Ever since I was a kid, people would say that bad luck is very common on that day.
Does anybody believe it anymore? Get over it. People are just too superstitious. I think they’re letting some saying/belief take over their lives in some way or another. But I do admit that when I was a kid, I did believe it. But now… no.
If I remember correctly, Friday the thirteenth isn’t that bad. There was a TV program that showed how the crime and accident rates lowered because of this date. AWESOME. XD
I found in some website the origin of Friday the Thirteenth.
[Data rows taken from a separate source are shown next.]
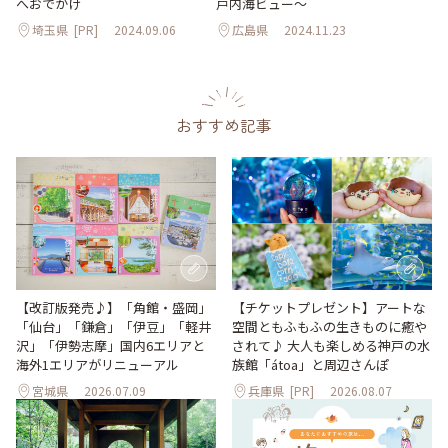
へおでかけ
戸内海ビュー～
埼玉県
[PR]
2024.09.06
広島県
2024.11.23
おすすめ記事
【改訂版発売♪】「角館・盛岡」
【チケットプレゼント】アートな
「仙台」「鎌倉」「伊豆」「軽井
空間ともふもふの生きものに癒や
沢」「伊勢志摩」国内6エリアと
されて♪ 大人も楽しめる神戸の水
海外1エリアがリニューアル
族館「átoa」と周辺さんぽ
宮城県
2026.07.09
兵庫県
[PR]
2026.08.07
The reasons why Friday came to be regarded as a day of bad luck have been obscured by the mists of time — some of the more common theories link it to a significant event in Christian tradition said to have taken place on Friday, such as the Crucifixion, Eve’s offering the apple to Adam in the Garden of Eden, the beginning of the Great Flood, or the confusion at the Tower of Babel. Chaucer alluded to Friday as a day on which bad things seemed to happen in the Canterbury Tales as far back as the late 14th century (”And on a Friday fell all this mischance”), but references to Friday as a day connected with ill luck generally start to show up in Western literature around the mid-17th century:
* “Now Friday came, you old wives say, Of all the week’s the unluckiest day.” (1656)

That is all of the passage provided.